It seemed that sleep had but just claimed me when I was awakened by some one roughly shaking my shoulder. I sprang upright, my mind alert to sudden danger. The room looked yellow and dismal, illuminated as it was by a cold light of dawn which crept through the window and with which competed the luminance of the electric lamps.
Nayland Smith stood at my bedside, partially dressed!
"Wake up, Petrie!" he cried; "your instincts serve you better than my reasoning. Hell's afoot, old man! Even as you predicted it, perhaps in that same hour, the yellow fiends were at work!"
"What, Smith, what!" I said, leaping out of bed; "you don't mean——"
"Not that, old man," he replied, clapping his hand upon my shoulder; "there is no further news of her, but Weymouth is waiting outside.
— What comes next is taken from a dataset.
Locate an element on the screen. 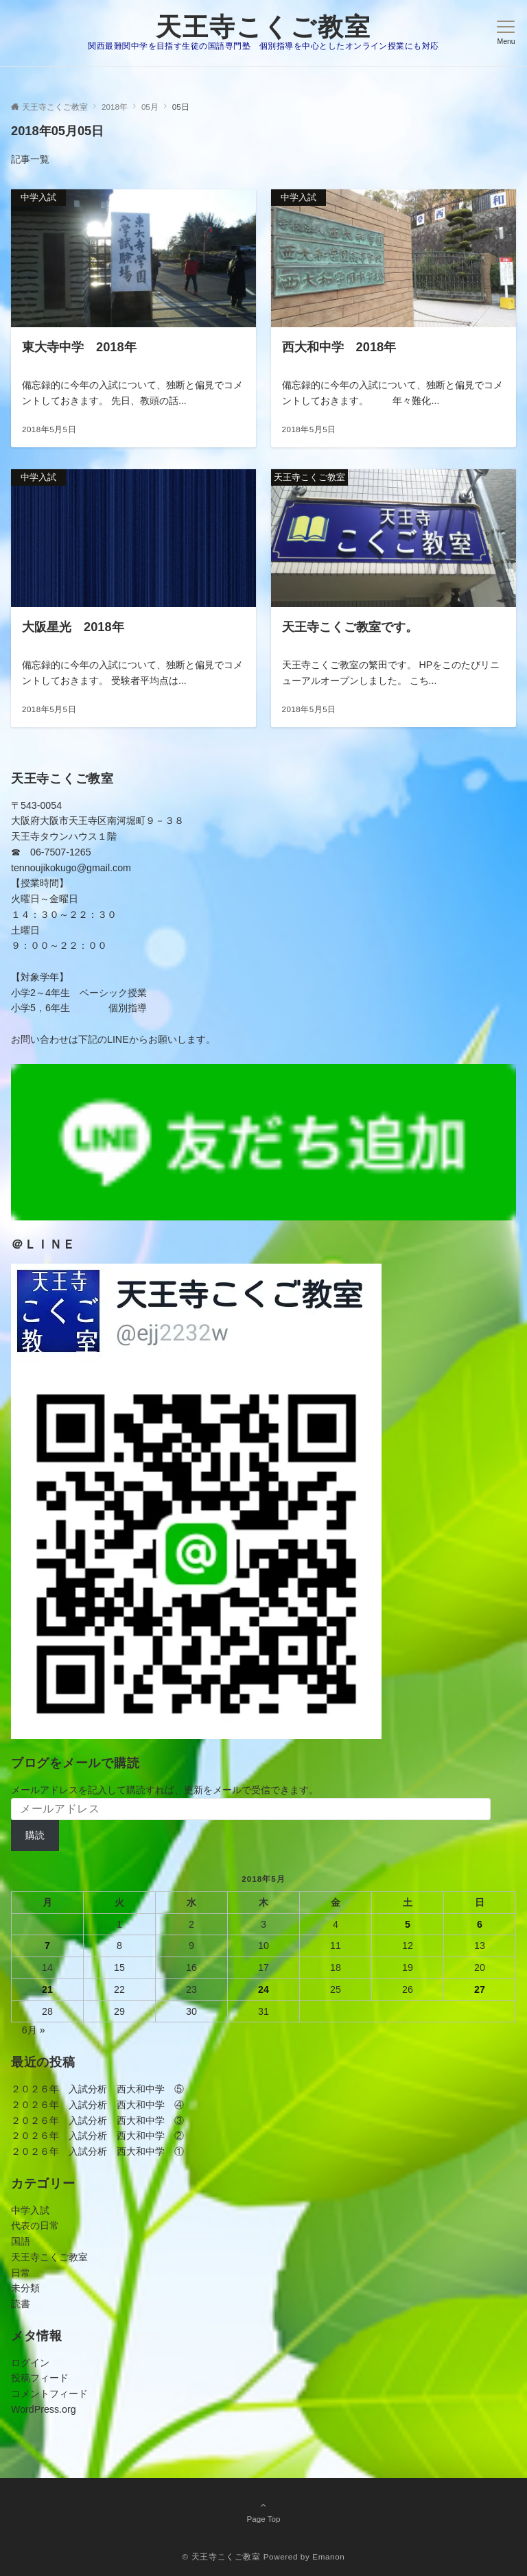 The height and width of the screenshot is (2576, 527). 〒543-0054大阪府大阪市天王寺区南河堀町９－３８天王寺タウンハウス１階 is located at coordinates (97, 821).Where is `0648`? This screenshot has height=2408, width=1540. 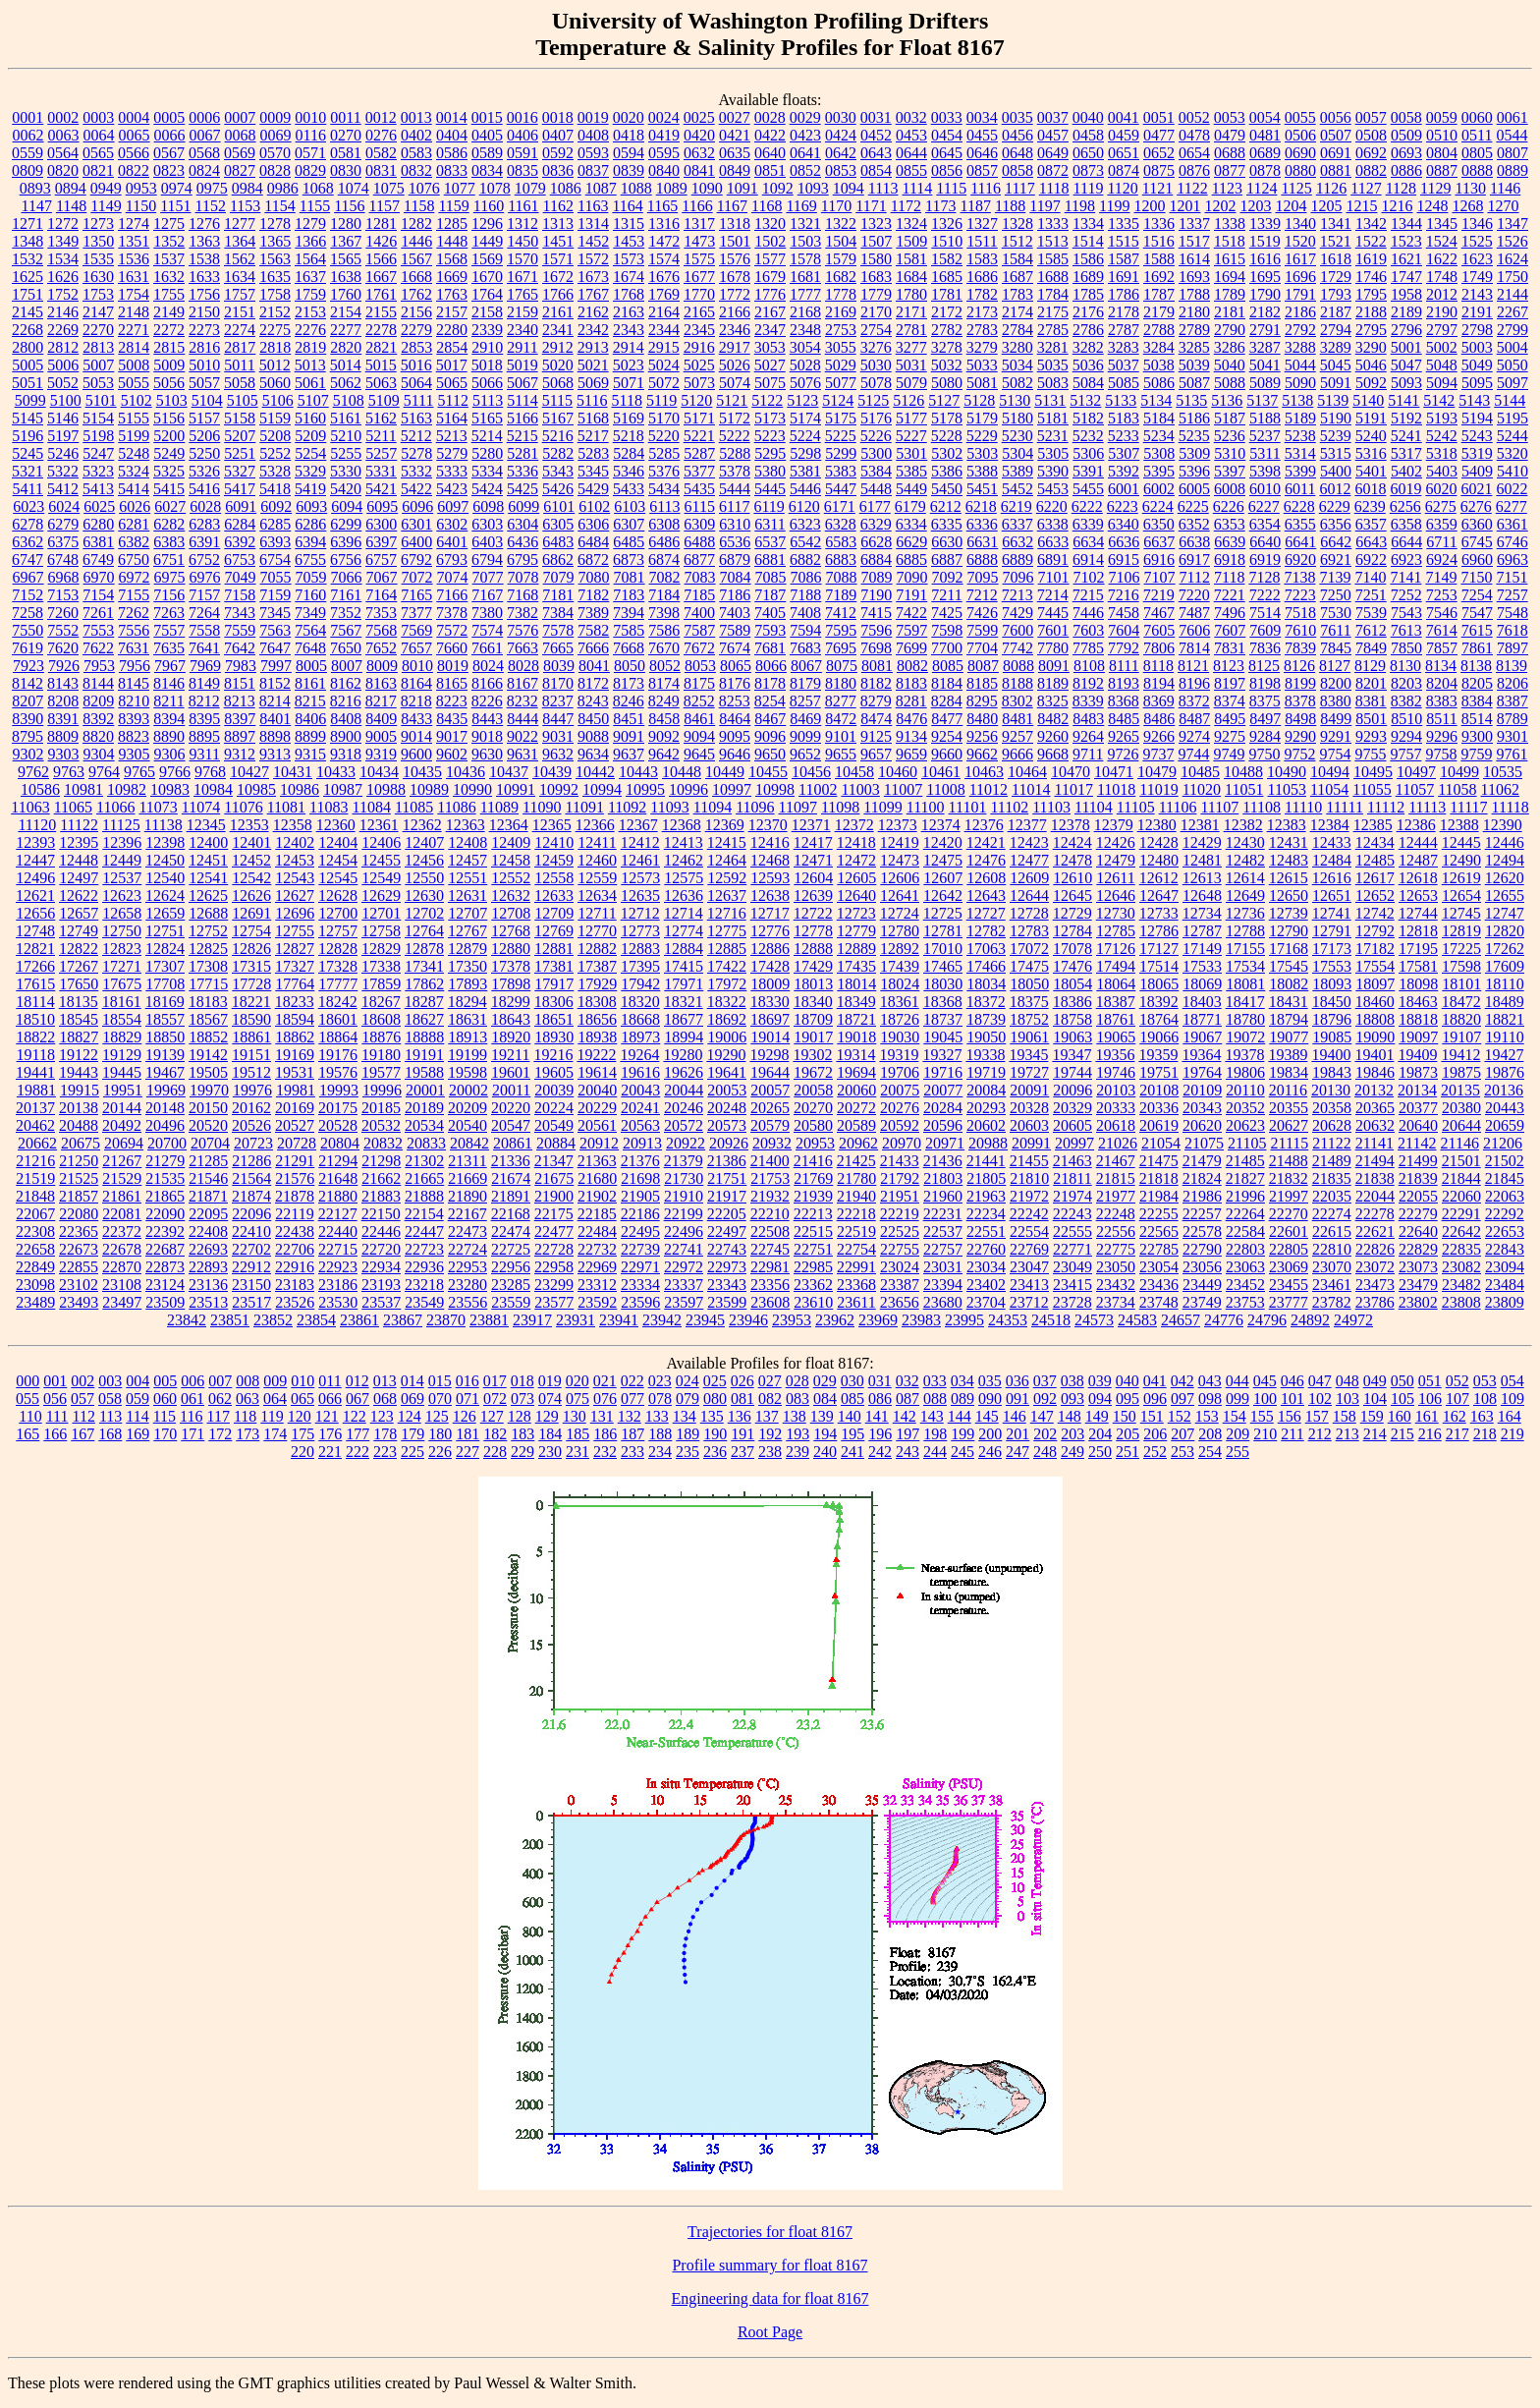 0648 is located at coordinates (1017, 152).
Sir Baldwin Frazer has disappeared!"
I rubbed my eyes hard and sought to clear my mind of the vapors of sleep.
"Sir Baldwin Frazer!" I said, "of Half-Moon Street? But what——"
"God knows what," snapped Smith; "but our old friend Zarmi, or so it would appear, bore him off last night, and he has completely vanished, leaving practically no trace behind."
Only a few sleeping servants were about as we descended the marble stairs to the lobby of the hotel where Weymouth was awaiting us.
"I have a cab outside from the Yard," he said. "I came straight here to fetch you before going on to Half-Moon Street."